Here we see that the compute node has two virtual CPUs, roughly 4 GB of memory and 9 GB of disk space available. For each resource provider, Placement also maintains usage data which keeps track of the current usage of the resources. Here is a JSON representation of the usage for a compute node.

  "resource_provider_generation": 3,
  "usages": {
    "VCPU": 1,
    "MEMORY_MB": 128,
    "DISK_GB": 1

So in this example, one vCPU, 128 MB RAM and 1 GB disk of the compute node are in use. To link consumers and usage information, Placement uses allocations. An allocation represents a usage of resources by a specific consumer, like in the following example.

  "allocations": {
    "aaa957ac-c12c-4010-8faf-55520200ed55": {
      "resources": {
        "DISK_GB": 1,
        "MEMORY_MB": 128,
        "VCPU": 1
      "consumer_generation": 1
  "resource_provider_generation": 3

In this case, the consumer (represented by the UUID aaa957ac-c12c-4010-8faf-55520200ed55) is actually a compute instance which consumes 1 vCPU, 128 MB memory and 1 GB disk space. Here is a diagram that represents a simplified version of the Placement data model.

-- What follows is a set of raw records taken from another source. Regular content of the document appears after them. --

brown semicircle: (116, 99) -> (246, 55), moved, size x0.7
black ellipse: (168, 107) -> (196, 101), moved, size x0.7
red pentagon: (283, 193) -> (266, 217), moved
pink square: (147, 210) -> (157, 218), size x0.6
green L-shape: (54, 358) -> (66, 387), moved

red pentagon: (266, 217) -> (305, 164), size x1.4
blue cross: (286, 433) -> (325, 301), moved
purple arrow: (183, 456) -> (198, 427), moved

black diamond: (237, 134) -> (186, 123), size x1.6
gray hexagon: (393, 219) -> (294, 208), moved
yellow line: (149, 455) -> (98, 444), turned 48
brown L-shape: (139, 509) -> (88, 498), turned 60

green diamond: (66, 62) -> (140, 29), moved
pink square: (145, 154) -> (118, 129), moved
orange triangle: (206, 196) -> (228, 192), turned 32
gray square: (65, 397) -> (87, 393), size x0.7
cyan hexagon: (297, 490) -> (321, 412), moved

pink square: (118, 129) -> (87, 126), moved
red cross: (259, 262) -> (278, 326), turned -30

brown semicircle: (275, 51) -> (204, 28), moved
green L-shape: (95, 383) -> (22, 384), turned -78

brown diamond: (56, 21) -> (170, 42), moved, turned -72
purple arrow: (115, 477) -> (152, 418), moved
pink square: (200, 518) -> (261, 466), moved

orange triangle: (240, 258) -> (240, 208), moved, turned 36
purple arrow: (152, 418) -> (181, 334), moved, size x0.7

Placement offers a few additional features like Traits, which define qualitative properties of resource providers, or aggregates which are groups of resource providers, or the ability to make reservations.

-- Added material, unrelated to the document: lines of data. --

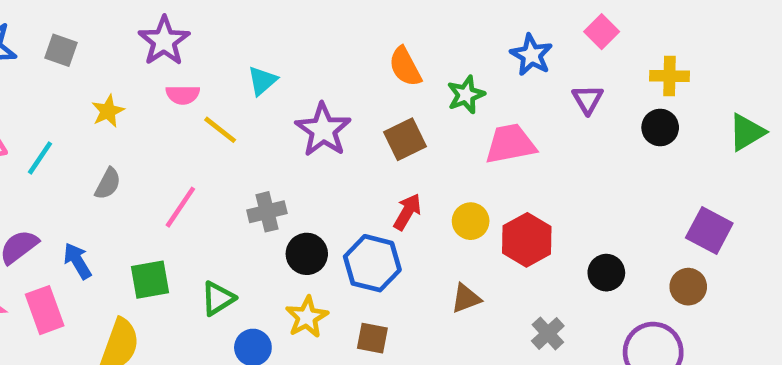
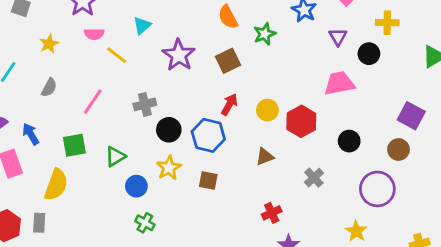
black circle: (660, 128) -> (369, 54), moved
pink trapezoid: (510, 144) -> (339, 83), moved

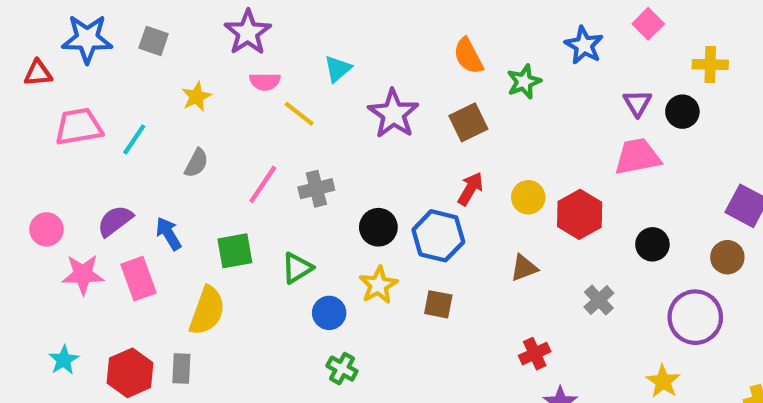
purple triangle: (338, 37) -> (637, 103), moved
gray cross: (145, 104) -> (316, 189), moved

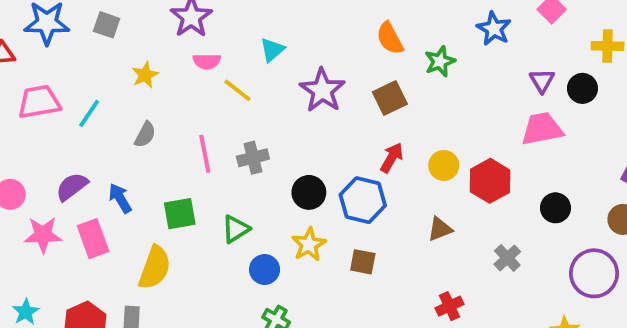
pink line: (263, 184) -> (205, 154), turned -45

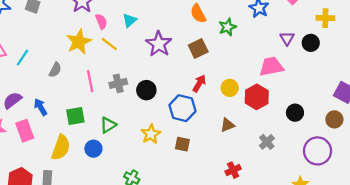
pink semicircle: (207, 61) -> (101, 21), moved, turned -112
yellow star: (145, 75) -> (79, 42), moved, size x1.6
pink trapezoid: (542, 129) -> (271, 66), moved
black circle: (309, 192) -> (146, 90), moved
blue circle: (265, 269) -> (93, 149), moved

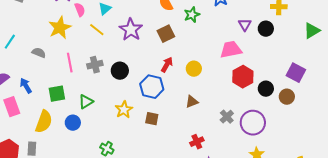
yellow line: (109, 44) -> (97, 30), moved
gray semicircle: (55, 70) -> (39, 53), turned -96
red hexagon: (257, 97) -> (243, 77), moved
black circle: (295, 113) -> (266, 89), moved
purple circle: (318, 151) -> (253, 123), moved

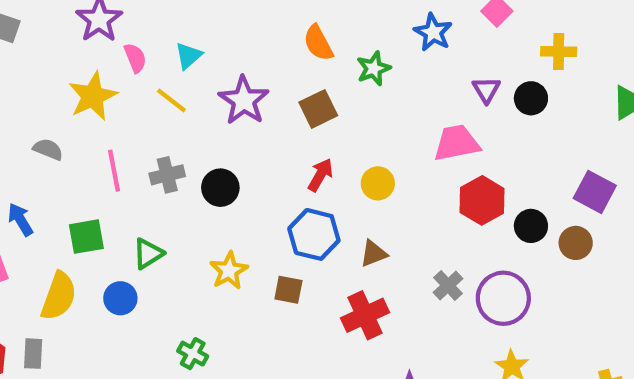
blue hexagon: (152, 87) -> (314, 234), moved
red cross: (197, 142) -> (365, 315), moved, size x1.5

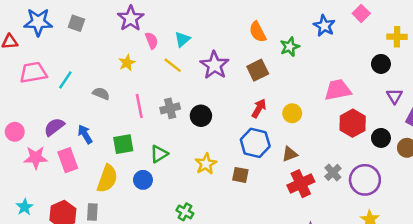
purple triangle: (486, 90) -> (395, 96), moved
yellow star: (93, 96) -> (127, 63), size x0.6
red cross: (365, 315) -> (301, 184), moved

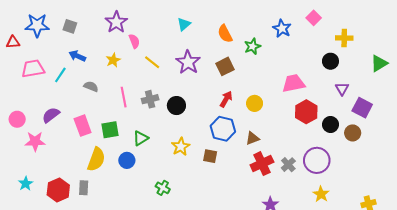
cyan triangle: (182, 39) -> (184, 24), moved
blue arrow: (85, 134) -> (77, 56), moved, turned -35
pink rectangle: (68, 160) -> (83, 126), moved
gray cross: (333, 172) -> (288, 165), moved

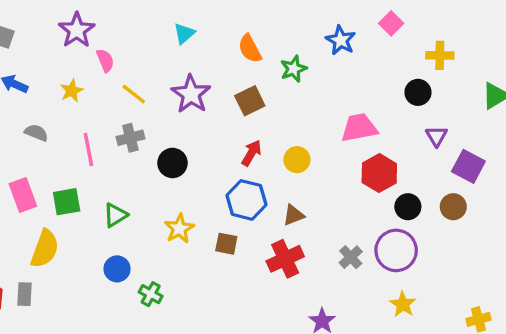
gray cross: (150, 99) -> (130, 138), moved
black circle: (330, 124) -> (408, 207), moved
blue circle: (127, 160) -> (117, 269), moved
red cross: (262, 164) -> (285, 259), moved

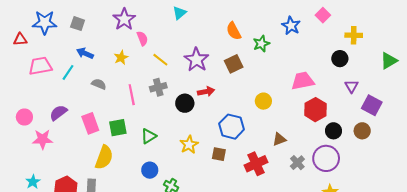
cyan triangle: (184, 34) -> (179, 13), moved
red arrow: (252, 153) -> (206, 92), moved, turned 49
brown triangle: (294, 215) -> (279, 139), moved

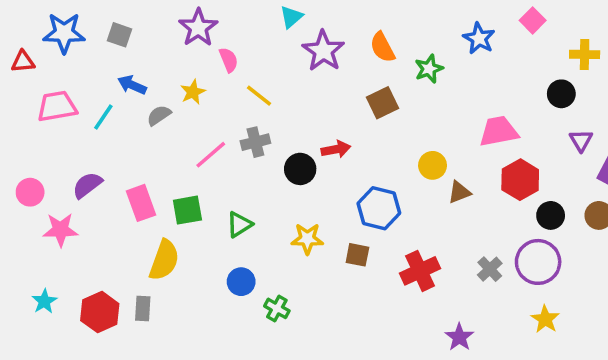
purple star: (196, 60) -> (323, 51), moved
gray semicircle: (99, 84) -> (159, 115), moved, turned -56
pink line: (132, 95) -> (211, 155), turned 60
brown triangle: (279, 139) -> (459, 192), moved
yellow star: (189, 145) -> (307, 239), turned 30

Let us close this post by briefly discussing the relation between Nova and Placement. As we have mentioned above, compute nodes represent resource providers in Placement, so Nova needs to register resource provider records for the compute nodes it manages and providing the inventory information. When a new instance is created, the Nova scheduler will request information on inventories and current usage from Placement to determine the compute node on which the instance will be placed, and will subsequently update the allocations to register itself as a consumer for the resources consumed by the newly created instance.